Application of Trigonometric Polynomial Fitting Method in Simulating the Spatial Distribution of PM2.5 Concentration in South-Central China

Abstract

Near-surface PM2.5 estimates remain a global scientific research challenge due to their effect on human fitness and atmospheric environmental quality. However, practical near-surface PM2.5 estimates are impeded by the incomplete monitoring data. In this study, we propose the trigonometric polynomial fitting (TPF) method to estimate near-surface PM2.5 concentrations in south-central China during 2015. We employ 10-fold cross-validation (CV) to assess the reliability of TPF in estimating practical PM2.5 values.

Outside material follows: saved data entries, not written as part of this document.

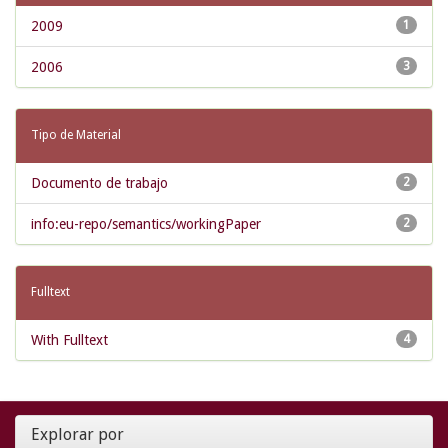
2009
1
2006
3
Tipo de Material
Documento de trabajo
2
info:eu-repo/semantics/workingPaper
2
Fulltext
With Fulltext
4
Explorar por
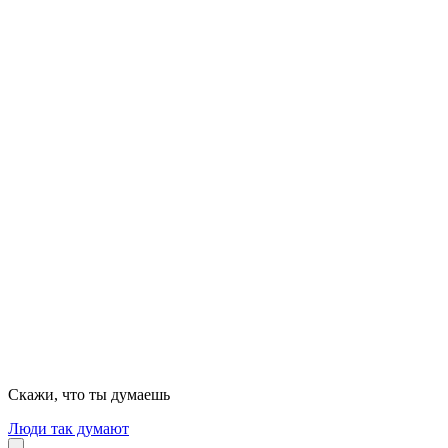
Скажи, что ты думаешь
Люди так думают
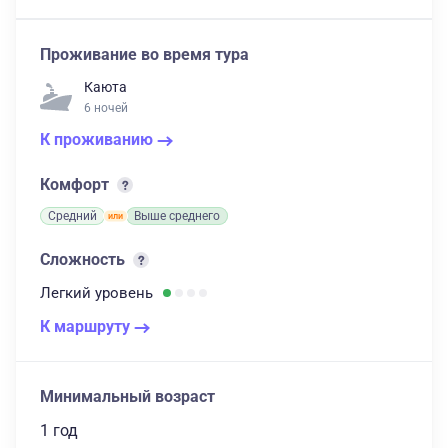
Проживание во время тура
Каюта
6 ночей
К проживанию
Комфорт
Средний
Выше среднего
Сложность
Легкий
уровень
К маршруту
Минимальный возраст
1 год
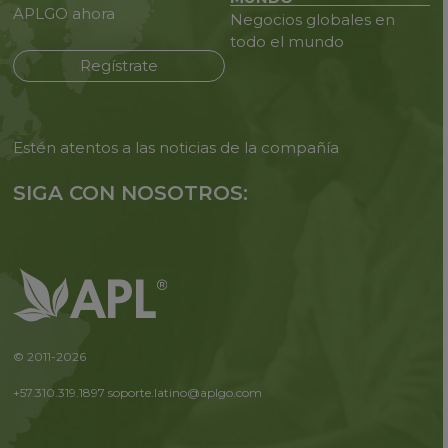
APLGO ahora
Negocios globales en
todo
el mundo
Regístrate
Estén atentos a las noticias de
la compañía
SIGA CON NOSOTROS:
© 2011-2026
+57.310.319.1897
soporte.latino@aplgo.com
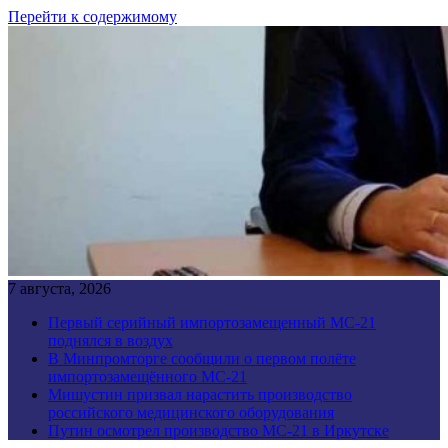
Перейти к содержимому
7 августа, 2026
Первый серийный импортозамещенный МС-21
поднялся в воздух
В Минпромторге сообщили о первом полёте
импортозамещённого МС-21
Мишустин призвал нарастить производство
российского медицинского оборудования
Путин осмотрел производство МС-21 в Иркутске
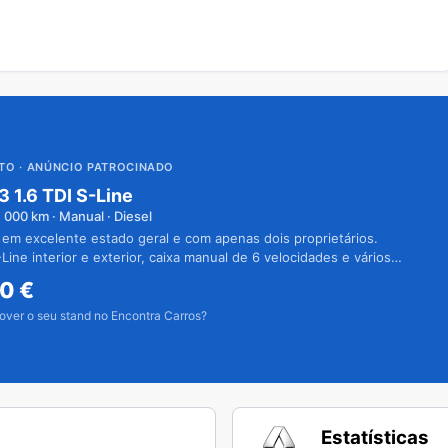
UTO
· ANÚNCIO PATROCINADO
3 1.6 TDI S-Line
1 000
km · Manual · Diesel
 em excelente estado geral e com apenas dois proprietários.
Line interior e exterior, caixa manual de 6 velocidades e vários
50
€
over o seu stand no Encontra Carros?
Estatísticas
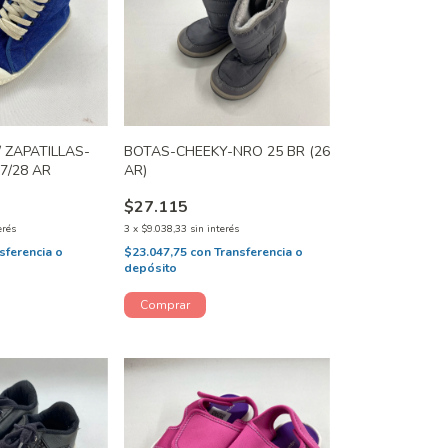
 ZAPATILLAS-
BOTAS-CHEEKY-NRO 25 BR (26
7/28 AR
AR)
$27.115
erés
3
x
$9.038,33
sin interés
sferencia o
$23.047,75
con
Transferencia o
depósito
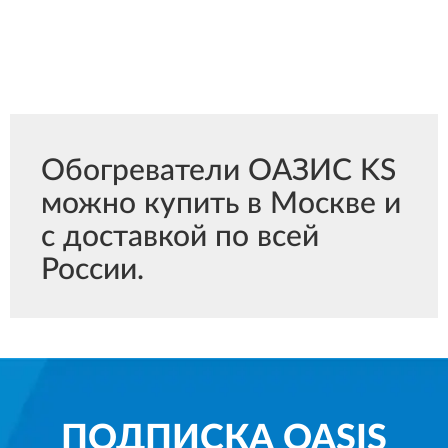
Обогреватели ОАЗИС KS
можно купить в Москве и
с доставкой по всей
России.
ПОДПИСКА
OASIS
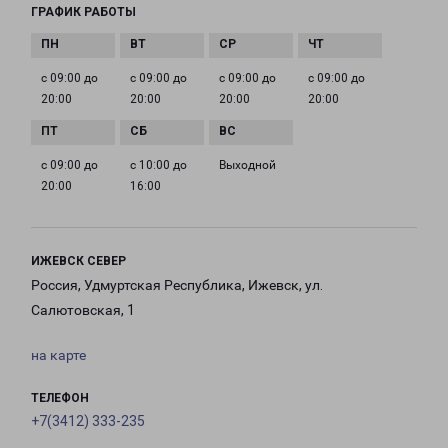
ГРАФИК РАБОТЫ
с 09:00 до
с 09:00 до
с 09:00 до
с 09:00 до
20:00
20:00
20:00
20:00
с 09:00 до
с 10:00 до
Выходной
20:00
16:00
ИЖЕВСК СЕВЕР
Россия, Удмуртская Республика, Ижевск, ул.
Салютовская, 1
на карте
ТЕЛЕФОН
+7(3412) 333-235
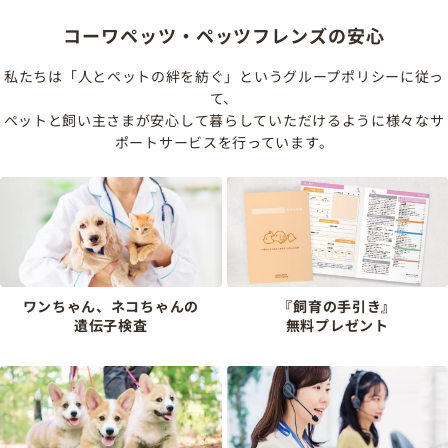
コーワペッツ・ペッツフレンズの安心
私たちは「人とペットの絆を紡ぐ」というグループポリシーに従っ
て、
ペットと飼い主さまが安心して暮らしていただけるように様々なサ
ポートサービスを行っています。
ワンちゃん、ネコちゃんの
『飼育の手引き』
遺伝子検査
無料プレゼント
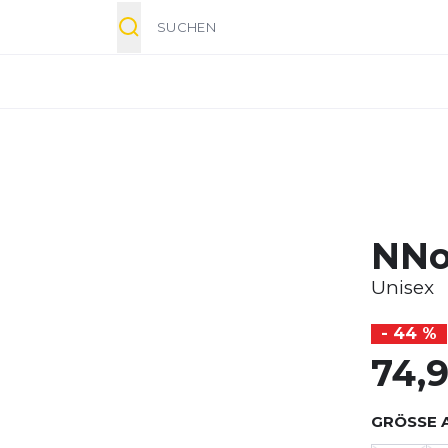
Suche
NNo
Unisex
- 44 %
74,
GRÖSSE 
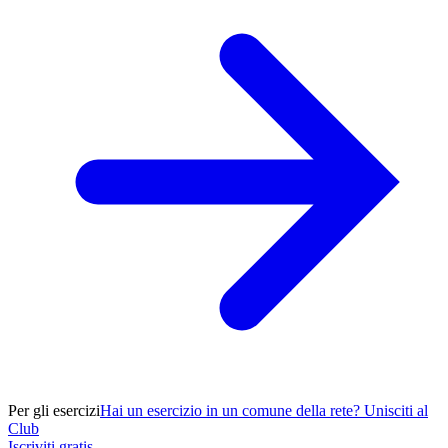
Per gli esercizi
Hai un esercizio in un comune della rete? Unisciti al
Club
Iscriviti gratis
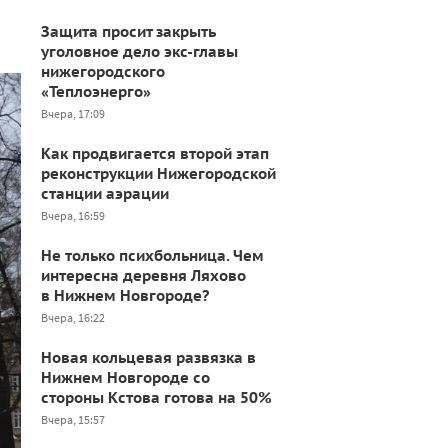
Защита просит закрыть
уголовное дело экс-главы
нижегородского
«Теплоэнерго»
Вчера, 17:09
Как продвигается второй этап
реконструкции Нижегородской
станции аэрации
Вчера, 16:59
Не только психбольница. Чем
интересна деревня Ляхово
в Нижнем Новгороде?
Вчера, 16:22
Новая кольцевая развязка в
Нижнем Новгороде со
стороны Кстова готова на 50%
Вчера, 15:57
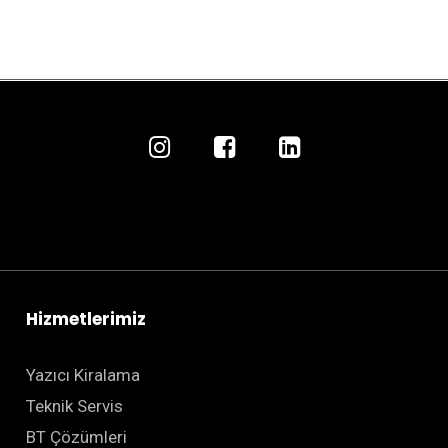
Hizmetlerimiz
Yazıcı Kiralama
Teknik Servis
BT Çözümleri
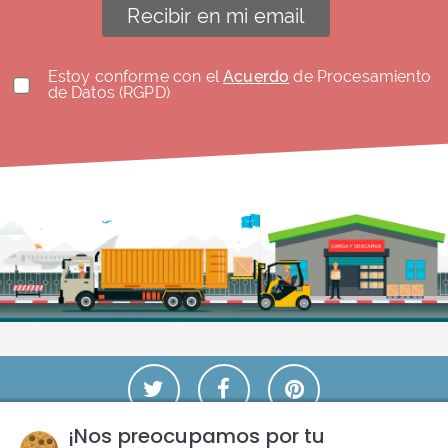
Recibir en mi email
Estoy conforme con el
Acuerdo
de Procesamiento
de Datos (RGPD)
¡Nos preocupamos por tu
Condiciones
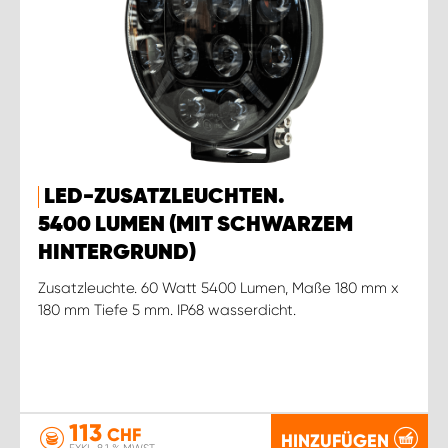
LED-ZUSATZLEUCHTEN.
5400 LUMEN (MIT SCHWARZEM
HINTERGRUND)
Zusatzleuchte. 60 Watt 5400 Lumen, Maße 180 mm x
180 mm Tiefe 5 mm. IP68 wasserdicht.
113
CHF
HINZUFÜGEN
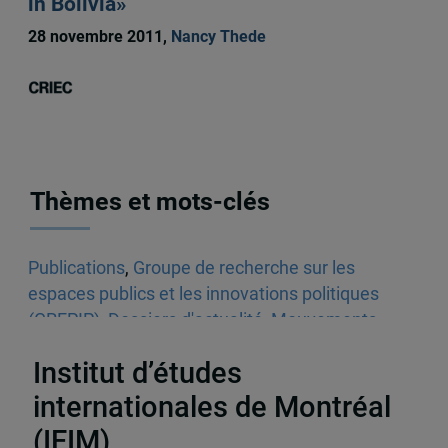
in Bolivia»
28 novembre 2011,
Nancy Thede
Thèmes et mots-clés
Publications
,
Groupe de recherche sur les
espaces publics et les innovations politiques
(GREPIP)
,
Dossiers d'actualité
,
Mouvements
sociaux
,
Europe
Institut d’études
internationales de Montréal
(IEIM)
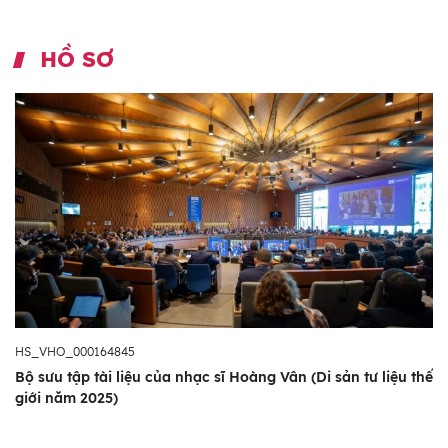
HỒ SƠ
HS_VHO_000164845
Bộ sưu tập tài liệu của nhạc sĩ Hoàng Vân (Di sản tư liệu thế
giới năm 2025)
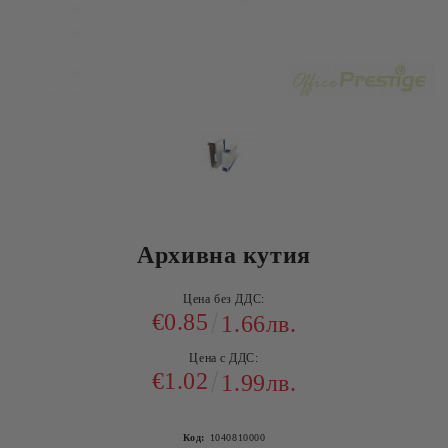
Архивна кутия
Цена без ДДС:
€0.85
1.66лв.
Цена с ДДС:
€1.02
1.99лв.
Код:
1040810000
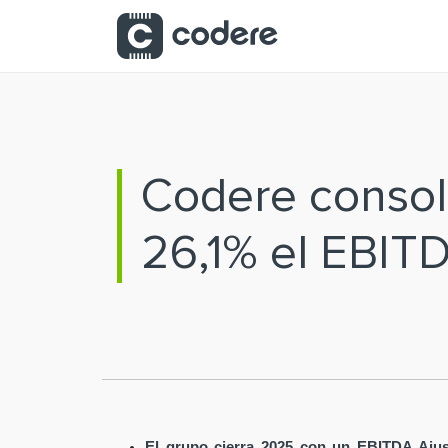
Saltar al contenido principal
Codere consoli
26,1% el EBIT
El grupo cierra 2025 con un EBITDA Ajus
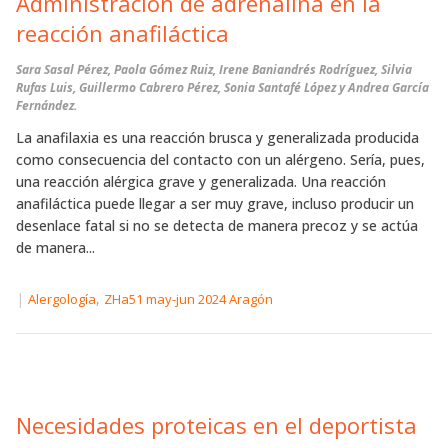
Administración de adrenalina en la
reacción anafiláctica
Sara Sasal Pérez, Paola Gómez Ruiz, Irene Baniandrés Rodríguez, Silvia
Rufas Luis, Guillermo Cabrero Pérez, Sonia Santafé López y Andrea García
Fernández.
La anafilaxia es una reacción brusca y generalizada producida
como consecuencia del contacto con un alérgeno. Sería, pues,
una reacción alérgica grave y generalizada. Una reacción
anafiláctica puede llegar a ser muy grave, incluso producir un
desenlace fatal si no se detecta de manera precoz y se actúa
de manera...
|
,
Alergología
ZHa51 may-jun 2024 Aragón
Necesidades proteicas en el deportista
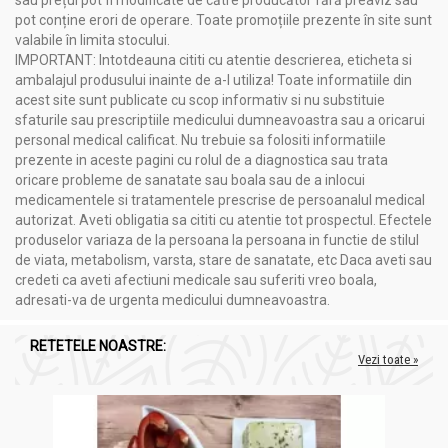
sau prețul pot fi modificate de către producător fără preaviz sau
pot conține erori de operare. Toate promoțiile prezente în site sunt
valabile în limita stocului.
IMPORTANT: Intotdeauna cititi cu atentie descrierea, eticheta si
ambalajul produsului inainte de a-l utiliza! Toate informatiile din
acest site sunt publicate cu scop informativ si nu substituie
sfaturile sau prescriptiile medicului dumneavoastra sau a oricarui
personal medical calificat. Nu trebuie sa folositi informatiile
prezente in aceste pagini cu rolul de a diagnostica sau trata
oricare probleme de sanatate sau boala sau de a inlocui
medicamentele si tratamentele prescrise de persoanalul medical
autorizat. Aveti obligatia sa cititi cu atentie tot prospectul. Efectele
produselor variaza de la persoana la persoana in functie de stilul
de viata, metabolism, varsta, stare de sanatate, etc Daca aveti sau
credeti ca aveti afectiuni medicale sau suferiti vreo boala,
adresati-va de urgenta medicului dumneavoastra.
RETETELE NOASTRE:
Vezi toate »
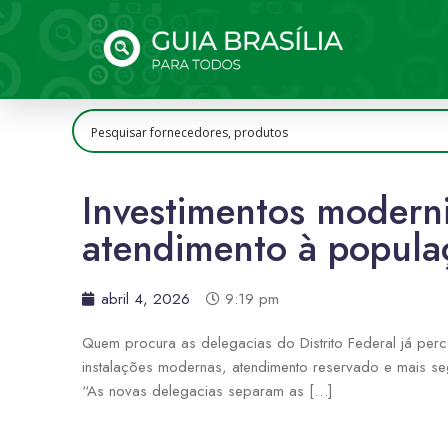
Investimentos modern
atendimento à popula
abril 4, 2026
9:19 pm
Quem procura as delegacias do Distrito Federal já perc
instalações modernas, atendimento reservado e mais s
“As novas delegacias separam as […]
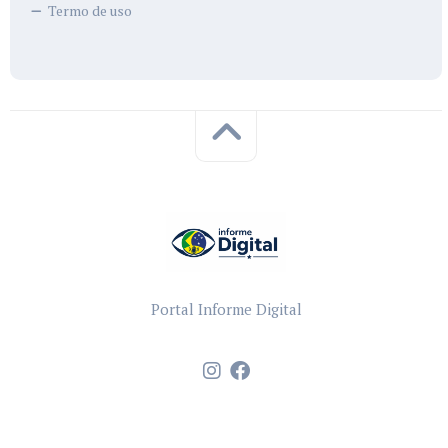
Termo de uso
Portal Informe Digital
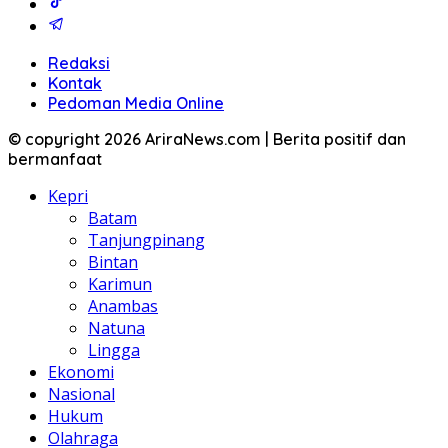
Redaksi
Kontak
Pedoman Media Online
© copyright 2026 AriraNews.com | Berita positif dan
bermanfaat
Kepri
Batam
Tanjungpinang
Bintan
Karimun
Anambas
Natuna
Lingga
Ekonomi
Nasional
Hukum
Olahraga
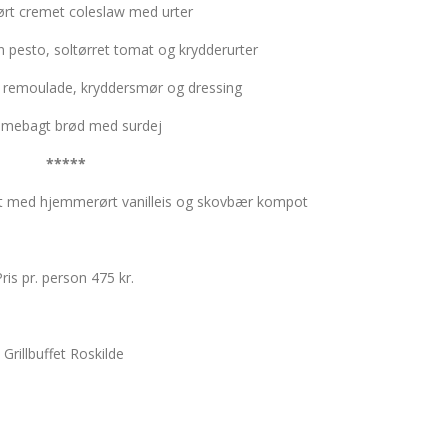
t cremet coleslaw med urter
 pesto, soltørret tomat og krydderurter
 remoulade, kryddersmør og dressing
mebagt brød med surdej
*****
t med hjemmerørt vanilleis og skovbær kompot
Pris pr. person 475 kr.
Grillbuffet Roskilde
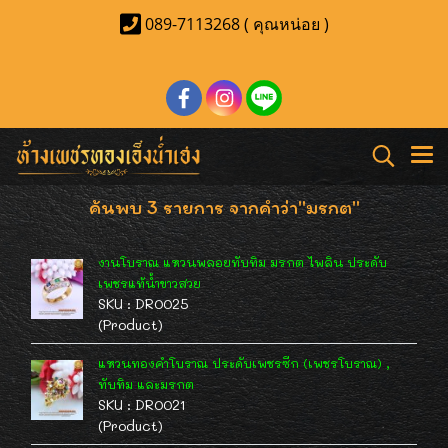
089-7113268 ( คุณหน่อย )
ค้นพบ 3 รายการ จากคำว่า"มรกต"
งานโบราณ แหวนพลอยทับทิม มรกต ไพลิน ประดับ
เพชรแท้น้ำขาวสวย
SKU : DR0025
(Product)
แหวนทองคำโบราณ ประดับเพชรซีก (เพชรโบราณ) ,
ทับทิม และมรกต
SKU : DR0021
(Product)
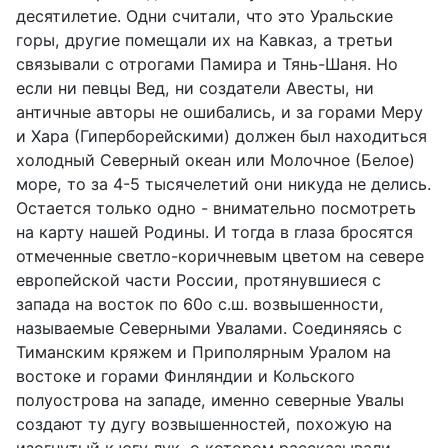
десятилетие. Одни считали, что это Уральские
горы, другие помещали их на Кавказ, а третьи
связывали с отрогами Памира и Тянь-Шаня. Но
если ни певцы Вед, ни создатели Авесты, ни
античные авторы не ошибались, и за горами Меру
и Хара (Гиперборейскими) должен был находиться
холодный Северный океан или Молочное (Белое)
море, то за 4-5 тысячелетий они никуда не делись.
Остается только одно - внимательно посмотреть
на карту нашей Родины. И тогда в глаза бросятся
отмеченные светло-коричневым цветом на севере
европейской части России, протянувшиеся с
запада на восток по 60о с.ш. возвышенности,
называемые Северными Увалами. Соединяясь с
Тиманским кряжем и Приполярным Уралом на
востоке и горами Финляндии и Кольского
полуострова на западе, именно северные Увалы
создают ту дугу возвышенностей, похожую на
изогнутый к югу лук, о котором рассказывали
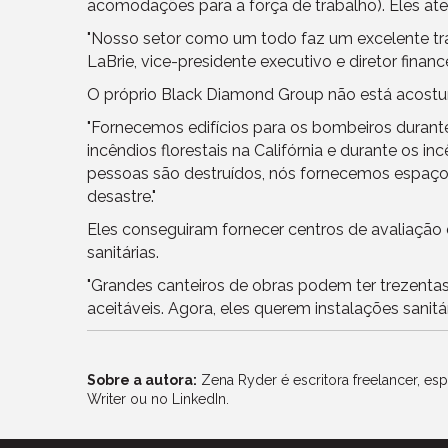
acomodações para a força de trabalho). Eles at
"Nosso setor como um todo faz um excelente traba
LaBrie, vice-presidente executivo e diretor fina
O próprio Black Diamond Group não está acostu
"Fornecemos edifícios para os bombeiros durante 
incêndios florestais na Califórnia e durante os
pessoas são destruídos, nós fornecemos espaço
desastre."
Eles conseguiram fornecer centros de avaliaçã
sanitárias.
"Grandes canteiros de obras podem ter trezentas
aceitáveis. Agora, eles querem instalações sanit
Sobre a autora:
Zena Ryder é escritora freelancer, e
Writer
ou no
LinkedIn.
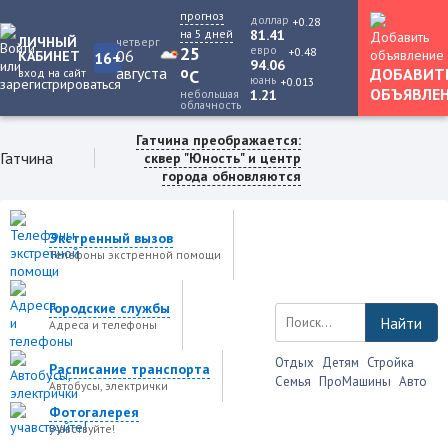
прогноз
доллар
+0.28
на 5 дней
81.41
ЛИЧНЫЙ
четверг
25
евро
+0.48
06
КАБИНЕТ
16+
94.06
августа
o
ДОБАВИТ
вход на сайт
C
юань
+0.013
ОБЪЯВЛЕ
небольшая
1.21
облачность
Гатчина преображается:
Гатчина
сквер "Юность" и центр
города обновляются
Экстренный вызов
Телефоны экстренной помощи
Городские службы
Найти
Адреса и телефоны
Отдых
Детям
Стройка
Расписание транспорта
Семья
ПроМашины
Авто
Автобусы, электрички
Фотогалерея
учавствуйте!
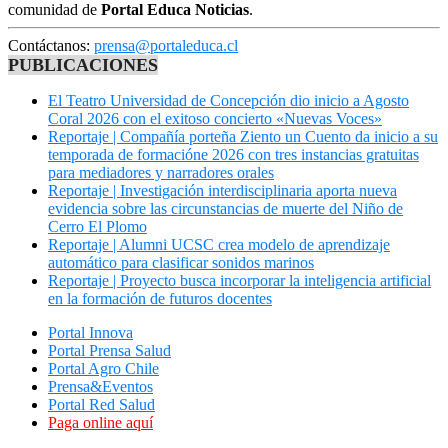
comunidad de
Portal Educa Noticias
.
Contáctanos:
prensa@portaleduca.cl
PUBLICACIONES
El Teatro Universidad de Concepción dio inicio a Agosto
Coral 2026 con el exitoso concierto «Nuevas Voces»
Reportaje | Compañía porteña Ziento un Cuento da inicio a su
temporada de formacióne 2026 con tres instancias gratuitas
para mediadores y narradores orales
Reportaje | Investigación interdisciplinaria aporta nueva
evidencia sobre las circunstancias de muerte del Niño de
Cerro El Plomo
Reportaje | Alumni UCSC crea modelo de aprendizaje
automático para clasificar sonidos marinos
Reportaje | Proyecto busca incorporar la inteligencia artificial
en la formación de futuros docentes
Portal Innova
Portal Prensa Salud
Portal Agro Chile
Prensa&Eventos
Portal Red Salud
Paga online aquí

When compared to alternative methods such as the orthogonal polynomial fitting (OBF) method based on Chebyshev basis functions, Kriging interpolation, and radial basis function (RBF) interpolation, our results show that utilizing TPF31, with a maximum order of 3 in the x direction and a maximum order of 1 in the y direction, leads to superior efficiency through error minimization. TPF31 reduces MAE and RMSE by 1.93%, 24%, 6.96% and 3.6%, 23.07%, 10.43%, respectively, compared to the other three methods. In addition, the TPF31 method effectively reconstructs the spatial distribution of PM2.5 concentrations in the unevenly distributed observation stations of Inner Mongolia and the marginal regions of the study area. The reconstructed spatial distribution is remarkably smooth. Despite the non-uniform distribution of observation stations and the presence of missing data, the TPF31 method demonstrates exceptional effectiveness in accurately capturing the inherent physical attributes of spatial distribution. The theoretical and experimental results emphasize that the TPF method holds significant potential for accurately reconstructing the spatial distribution of PM2.5 in China.